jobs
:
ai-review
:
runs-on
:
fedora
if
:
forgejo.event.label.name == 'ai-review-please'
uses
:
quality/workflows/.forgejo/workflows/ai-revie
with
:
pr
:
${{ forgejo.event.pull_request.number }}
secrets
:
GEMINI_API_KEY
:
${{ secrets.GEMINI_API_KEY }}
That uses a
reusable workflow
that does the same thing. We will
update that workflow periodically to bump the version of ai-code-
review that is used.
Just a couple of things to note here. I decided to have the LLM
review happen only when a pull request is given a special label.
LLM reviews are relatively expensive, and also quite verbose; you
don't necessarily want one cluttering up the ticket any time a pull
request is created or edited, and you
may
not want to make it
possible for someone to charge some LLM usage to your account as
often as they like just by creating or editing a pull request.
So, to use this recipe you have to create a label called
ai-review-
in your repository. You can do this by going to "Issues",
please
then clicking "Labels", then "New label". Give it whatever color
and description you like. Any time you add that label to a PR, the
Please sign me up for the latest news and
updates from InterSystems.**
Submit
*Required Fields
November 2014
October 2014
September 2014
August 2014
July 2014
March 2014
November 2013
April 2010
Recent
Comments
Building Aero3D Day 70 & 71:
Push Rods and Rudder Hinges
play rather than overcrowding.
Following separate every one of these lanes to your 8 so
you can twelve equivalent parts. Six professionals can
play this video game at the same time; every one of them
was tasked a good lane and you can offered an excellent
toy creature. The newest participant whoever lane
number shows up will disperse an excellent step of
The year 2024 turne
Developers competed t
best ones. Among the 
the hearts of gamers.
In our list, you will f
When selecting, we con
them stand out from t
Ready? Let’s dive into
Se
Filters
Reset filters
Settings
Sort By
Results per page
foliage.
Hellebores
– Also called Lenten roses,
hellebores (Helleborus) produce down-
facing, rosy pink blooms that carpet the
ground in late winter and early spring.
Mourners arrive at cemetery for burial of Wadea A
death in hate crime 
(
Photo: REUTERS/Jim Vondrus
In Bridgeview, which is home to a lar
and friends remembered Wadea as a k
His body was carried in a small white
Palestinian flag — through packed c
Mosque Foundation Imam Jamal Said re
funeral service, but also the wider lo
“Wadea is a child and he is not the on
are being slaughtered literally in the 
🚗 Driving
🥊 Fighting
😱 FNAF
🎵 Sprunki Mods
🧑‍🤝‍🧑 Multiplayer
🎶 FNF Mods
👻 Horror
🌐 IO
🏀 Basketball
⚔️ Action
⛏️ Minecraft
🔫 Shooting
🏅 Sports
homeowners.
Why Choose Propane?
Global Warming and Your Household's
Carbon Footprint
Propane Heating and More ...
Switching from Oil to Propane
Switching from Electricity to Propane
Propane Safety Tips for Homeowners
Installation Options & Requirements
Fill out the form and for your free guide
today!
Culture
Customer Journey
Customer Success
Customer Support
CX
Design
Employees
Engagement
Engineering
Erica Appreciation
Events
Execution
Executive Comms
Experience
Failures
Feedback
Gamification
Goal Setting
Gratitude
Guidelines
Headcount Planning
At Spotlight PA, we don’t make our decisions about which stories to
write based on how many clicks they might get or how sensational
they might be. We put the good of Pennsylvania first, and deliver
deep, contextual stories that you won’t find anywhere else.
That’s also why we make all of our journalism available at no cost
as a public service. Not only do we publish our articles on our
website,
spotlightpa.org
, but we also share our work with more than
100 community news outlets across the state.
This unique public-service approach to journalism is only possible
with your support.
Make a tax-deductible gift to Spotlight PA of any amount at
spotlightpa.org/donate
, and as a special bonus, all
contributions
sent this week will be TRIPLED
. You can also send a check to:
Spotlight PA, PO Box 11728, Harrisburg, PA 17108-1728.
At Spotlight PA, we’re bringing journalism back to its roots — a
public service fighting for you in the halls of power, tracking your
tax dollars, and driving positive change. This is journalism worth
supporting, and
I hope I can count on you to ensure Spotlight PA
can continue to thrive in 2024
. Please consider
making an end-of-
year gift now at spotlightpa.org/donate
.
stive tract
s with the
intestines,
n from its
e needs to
········
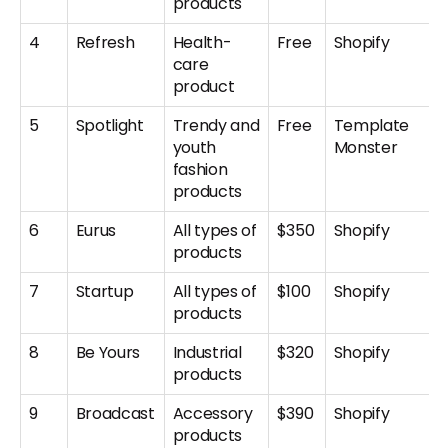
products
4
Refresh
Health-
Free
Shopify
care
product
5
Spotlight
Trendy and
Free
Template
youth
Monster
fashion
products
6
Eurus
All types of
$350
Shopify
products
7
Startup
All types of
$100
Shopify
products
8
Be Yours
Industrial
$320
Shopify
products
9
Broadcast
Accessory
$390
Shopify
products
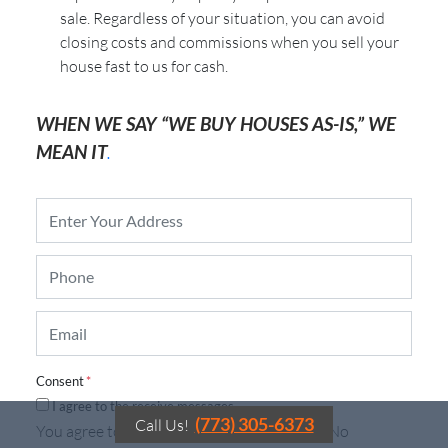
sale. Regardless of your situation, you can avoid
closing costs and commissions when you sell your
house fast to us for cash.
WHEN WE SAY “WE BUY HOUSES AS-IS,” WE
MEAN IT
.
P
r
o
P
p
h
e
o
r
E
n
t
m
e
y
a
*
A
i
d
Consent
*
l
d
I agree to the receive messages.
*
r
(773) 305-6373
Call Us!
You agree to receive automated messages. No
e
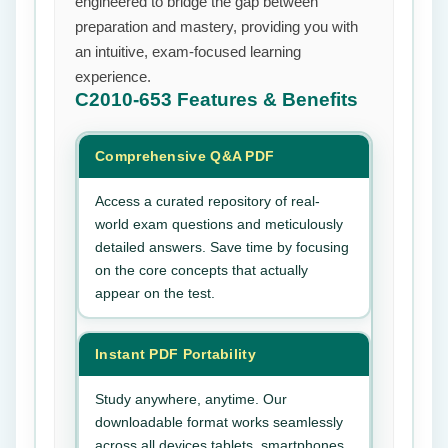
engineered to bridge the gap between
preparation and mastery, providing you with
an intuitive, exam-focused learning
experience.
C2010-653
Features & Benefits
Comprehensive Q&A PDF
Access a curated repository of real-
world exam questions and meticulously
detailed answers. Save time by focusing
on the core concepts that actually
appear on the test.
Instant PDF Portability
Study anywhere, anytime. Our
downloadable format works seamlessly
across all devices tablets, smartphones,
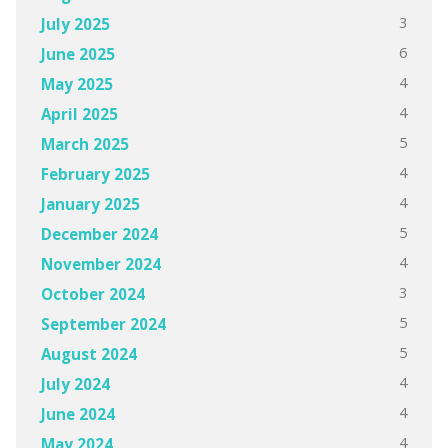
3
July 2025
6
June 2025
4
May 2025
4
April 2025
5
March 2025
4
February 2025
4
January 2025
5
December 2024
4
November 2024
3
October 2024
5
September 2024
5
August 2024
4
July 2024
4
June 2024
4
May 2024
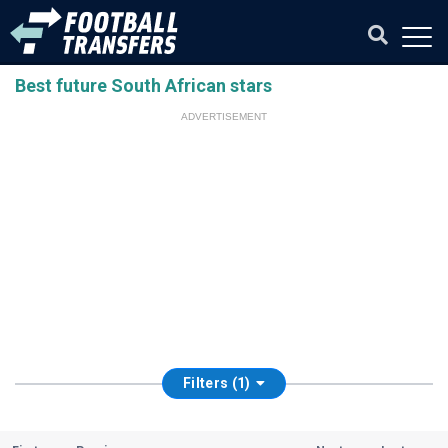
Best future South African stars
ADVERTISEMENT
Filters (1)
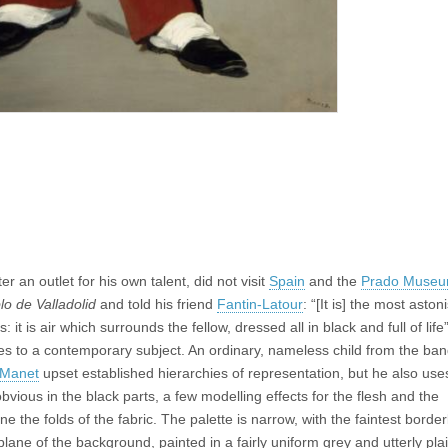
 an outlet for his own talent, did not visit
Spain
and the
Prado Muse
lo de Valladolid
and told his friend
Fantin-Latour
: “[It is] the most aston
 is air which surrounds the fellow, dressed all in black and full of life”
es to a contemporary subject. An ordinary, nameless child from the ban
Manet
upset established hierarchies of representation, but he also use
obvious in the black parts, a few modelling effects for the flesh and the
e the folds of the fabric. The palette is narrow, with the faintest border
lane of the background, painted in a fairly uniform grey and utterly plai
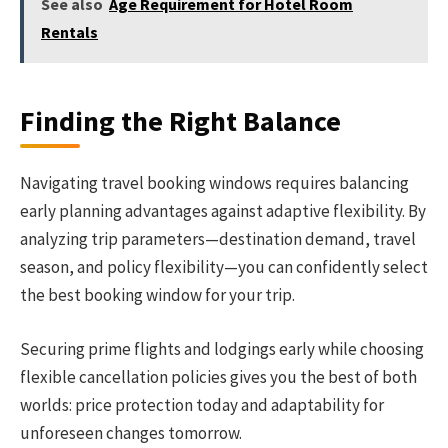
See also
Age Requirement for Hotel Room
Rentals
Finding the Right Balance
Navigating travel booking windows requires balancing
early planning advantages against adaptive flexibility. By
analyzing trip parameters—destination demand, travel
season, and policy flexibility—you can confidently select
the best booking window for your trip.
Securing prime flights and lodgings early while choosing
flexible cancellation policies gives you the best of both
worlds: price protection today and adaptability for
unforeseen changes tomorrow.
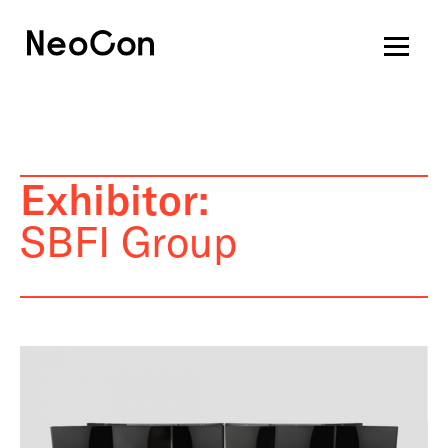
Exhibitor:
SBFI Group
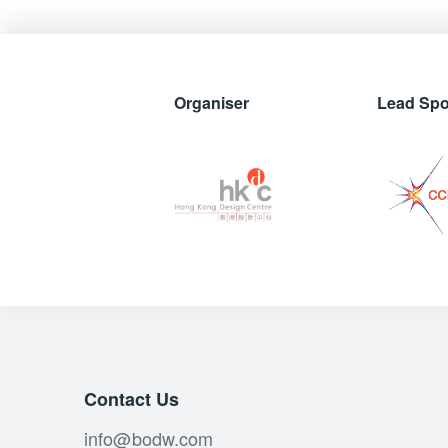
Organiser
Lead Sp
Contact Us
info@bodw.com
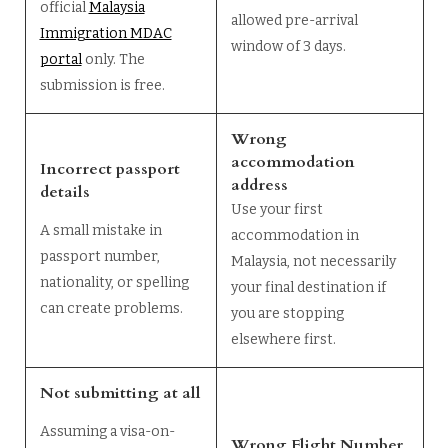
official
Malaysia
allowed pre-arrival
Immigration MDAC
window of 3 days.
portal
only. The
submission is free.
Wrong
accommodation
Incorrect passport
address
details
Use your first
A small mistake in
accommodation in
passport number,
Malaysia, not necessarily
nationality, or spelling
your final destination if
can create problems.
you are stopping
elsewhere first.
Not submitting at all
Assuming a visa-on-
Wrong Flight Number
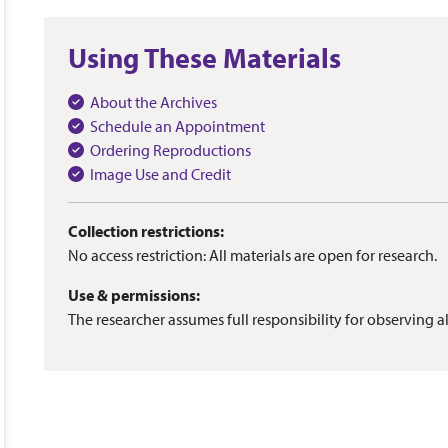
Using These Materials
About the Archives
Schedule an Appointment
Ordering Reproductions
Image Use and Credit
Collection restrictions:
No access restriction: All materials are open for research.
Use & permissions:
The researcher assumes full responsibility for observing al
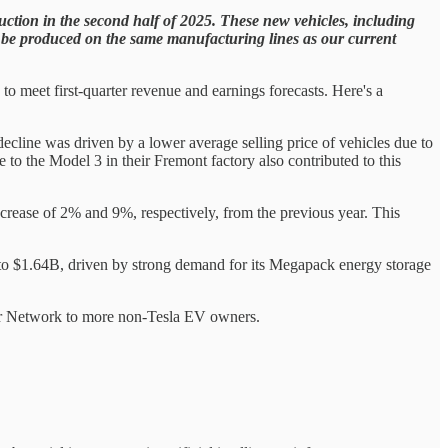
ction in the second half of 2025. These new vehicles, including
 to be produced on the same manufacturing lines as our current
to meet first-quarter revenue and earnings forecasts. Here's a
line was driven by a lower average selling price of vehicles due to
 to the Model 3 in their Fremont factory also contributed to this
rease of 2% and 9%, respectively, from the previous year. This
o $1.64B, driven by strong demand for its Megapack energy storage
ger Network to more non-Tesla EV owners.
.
········
> _What is needed_:
Using the material above, transcribe exactly the lines from the one holding "lane of the" to the one holding "the best booking window for your trip.", both ends kept. Do not carry over any pictures.

> _Response for this exercise_:
lane of the background, painted in a fairly uniform grey and utterly plai
See also
Age Requirement for Hotel Room
Rentals
Finding the Right Balance
Navigating travel booking windows requires balancing
early planning advantages against adaptive flexibility. By
analyzing trip parameters—destination demand, travel
season, and policy flexibility—you can confidently select
the best booking window for your trip.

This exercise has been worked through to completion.